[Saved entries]
============

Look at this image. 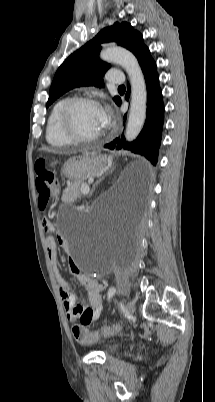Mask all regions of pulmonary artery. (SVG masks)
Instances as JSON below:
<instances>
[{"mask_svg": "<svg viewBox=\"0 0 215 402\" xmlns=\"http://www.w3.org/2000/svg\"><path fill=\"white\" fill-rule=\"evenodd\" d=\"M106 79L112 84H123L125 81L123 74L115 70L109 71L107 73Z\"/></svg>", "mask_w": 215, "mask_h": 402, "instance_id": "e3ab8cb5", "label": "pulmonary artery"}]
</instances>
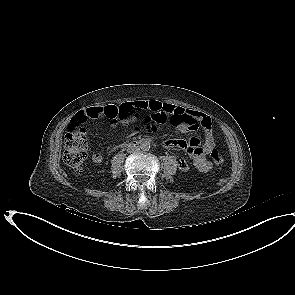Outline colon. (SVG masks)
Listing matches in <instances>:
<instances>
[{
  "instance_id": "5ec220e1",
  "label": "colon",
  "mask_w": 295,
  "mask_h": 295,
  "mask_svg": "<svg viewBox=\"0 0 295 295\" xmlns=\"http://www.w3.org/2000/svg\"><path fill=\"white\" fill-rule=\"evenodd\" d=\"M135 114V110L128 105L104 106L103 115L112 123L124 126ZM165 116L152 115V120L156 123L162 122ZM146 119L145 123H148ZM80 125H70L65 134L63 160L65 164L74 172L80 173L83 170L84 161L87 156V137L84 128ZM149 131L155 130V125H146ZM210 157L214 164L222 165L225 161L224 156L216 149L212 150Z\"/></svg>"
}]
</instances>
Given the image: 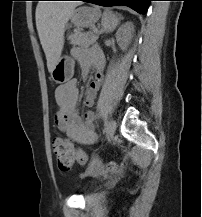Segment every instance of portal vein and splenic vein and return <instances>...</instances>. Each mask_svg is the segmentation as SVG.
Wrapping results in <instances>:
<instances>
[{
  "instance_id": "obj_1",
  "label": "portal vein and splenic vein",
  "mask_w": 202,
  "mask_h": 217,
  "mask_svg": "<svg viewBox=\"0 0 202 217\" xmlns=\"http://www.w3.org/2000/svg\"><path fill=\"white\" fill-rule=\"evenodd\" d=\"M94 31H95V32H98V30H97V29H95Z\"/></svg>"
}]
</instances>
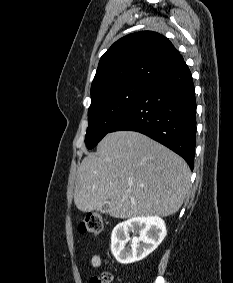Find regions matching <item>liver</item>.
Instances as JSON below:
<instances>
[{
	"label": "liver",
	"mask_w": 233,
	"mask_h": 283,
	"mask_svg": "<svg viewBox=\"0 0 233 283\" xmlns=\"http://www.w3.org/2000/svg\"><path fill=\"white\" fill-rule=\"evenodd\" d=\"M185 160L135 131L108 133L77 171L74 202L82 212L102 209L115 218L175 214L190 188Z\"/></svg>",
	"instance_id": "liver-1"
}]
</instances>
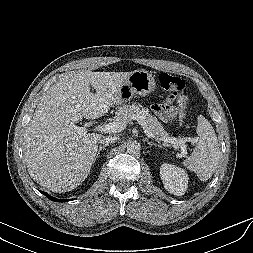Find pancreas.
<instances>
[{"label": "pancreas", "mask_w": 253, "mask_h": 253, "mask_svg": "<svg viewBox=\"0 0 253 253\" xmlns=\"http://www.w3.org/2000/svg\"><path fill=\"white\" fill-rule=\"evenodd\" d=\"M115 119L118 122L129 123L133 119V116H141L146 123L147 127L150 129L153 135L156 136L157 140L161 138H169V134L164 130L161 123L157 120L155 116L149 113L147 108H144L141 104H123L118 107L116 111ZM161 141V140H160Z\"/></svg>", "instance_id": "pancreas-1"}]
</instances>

============

__Brief__
Output exactly the lines from the one containing "Find pancreas." through the last line of the records above, both included, and leave out the pictures.

__Answer__
Find pancreas.
<instances>
[{"label": "pancreas", "mask_w": 253, "mask_h": 253, "mask_svg": "<svg viewBox=\"0 0 253 253\" xmlns=\"http://www.w3.org/2000/svg\"><path fill=\"white\" fill-rule=\"evenodd\" d=\"M115 119L118 122L129 123L133 119V116H141L146 123L147 127L150 129L153 135L156 136L157 140L161 138H169V134L164 130L161 123L157 120L155 116L149 113L147 108H144L141 104H123L118 107L116 111ZM161 141V140H160Z\"/></svg>", "instance_id": "pancreas-1"}]
</instances>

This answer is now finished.